___ Source material

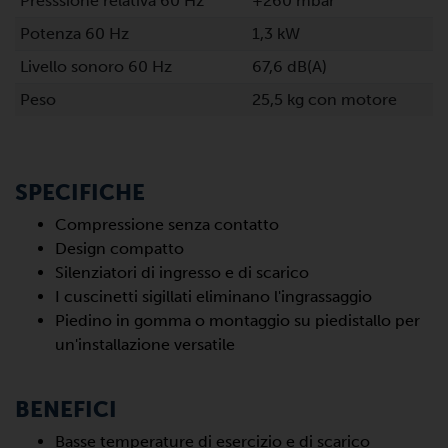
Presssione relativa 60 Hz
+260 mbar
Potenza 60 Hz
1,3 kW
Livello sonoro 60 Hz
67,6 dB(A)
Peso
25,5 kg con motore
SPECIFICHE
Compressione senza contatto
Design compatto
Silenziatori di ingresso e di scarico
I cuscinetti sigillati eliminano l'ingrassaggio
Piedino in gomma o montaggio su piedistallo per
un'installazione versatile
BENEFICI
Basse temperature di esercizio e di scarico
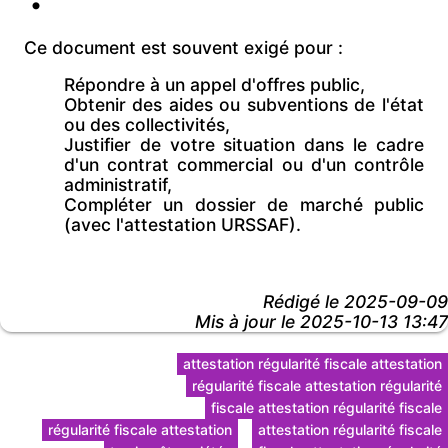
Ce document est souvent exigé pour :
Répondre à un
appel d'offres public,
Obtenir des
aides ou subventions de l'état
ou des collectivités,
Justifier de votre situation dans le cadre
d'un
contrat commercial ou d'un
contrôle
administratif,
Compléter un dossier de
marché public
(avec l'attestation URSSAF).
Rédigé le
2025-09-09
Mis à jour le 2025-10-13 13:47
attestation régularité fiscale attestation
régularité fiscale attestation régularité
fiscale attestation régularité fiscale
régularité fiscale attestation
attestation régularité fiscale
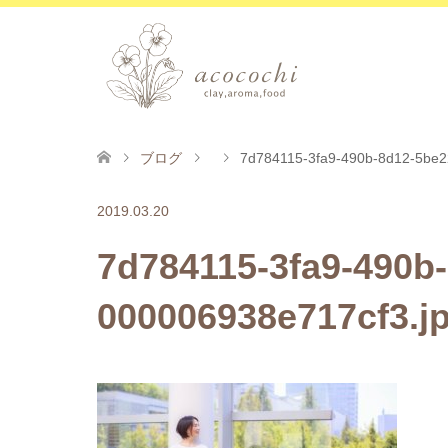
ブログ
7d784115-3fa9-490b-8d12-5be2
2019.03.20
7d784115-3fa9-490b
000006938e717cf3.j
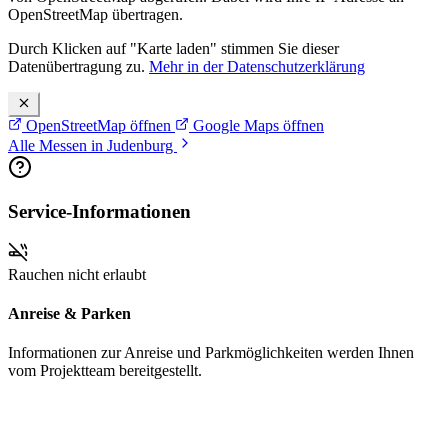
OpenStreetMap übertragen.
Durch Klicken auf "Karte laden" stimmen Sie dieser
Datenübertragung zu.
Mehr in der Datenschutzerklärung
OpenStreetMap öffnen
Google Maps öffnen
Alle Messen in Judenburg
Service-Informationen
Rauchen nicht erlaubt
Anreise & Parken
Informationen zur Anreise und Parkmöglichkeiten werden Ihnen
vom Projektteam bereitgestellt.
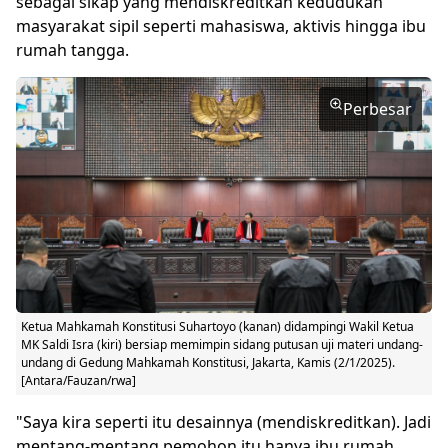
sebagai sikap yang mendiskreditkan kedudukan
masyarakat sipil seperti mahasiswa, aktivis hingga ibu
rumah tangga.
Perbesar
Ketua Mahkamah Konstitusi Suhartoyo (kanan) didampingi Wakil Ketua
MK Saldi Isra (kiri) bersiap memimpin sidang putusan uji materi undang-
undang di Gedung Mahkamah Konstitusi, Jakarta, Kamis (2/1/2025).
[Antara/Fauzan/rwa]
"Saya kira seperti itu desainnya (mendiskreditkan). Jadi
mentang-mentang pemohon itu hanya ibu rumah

______

Aim of the task
Above are the records; report each line in them that includes the word "undang".

Answer section
MK Saldi Isra (kiri) bersiap memimpin sidang putusan uji materi undang-
undang di Gedung Mahkamah Konstitusi, Jakarta, Kamis (2/1/2025).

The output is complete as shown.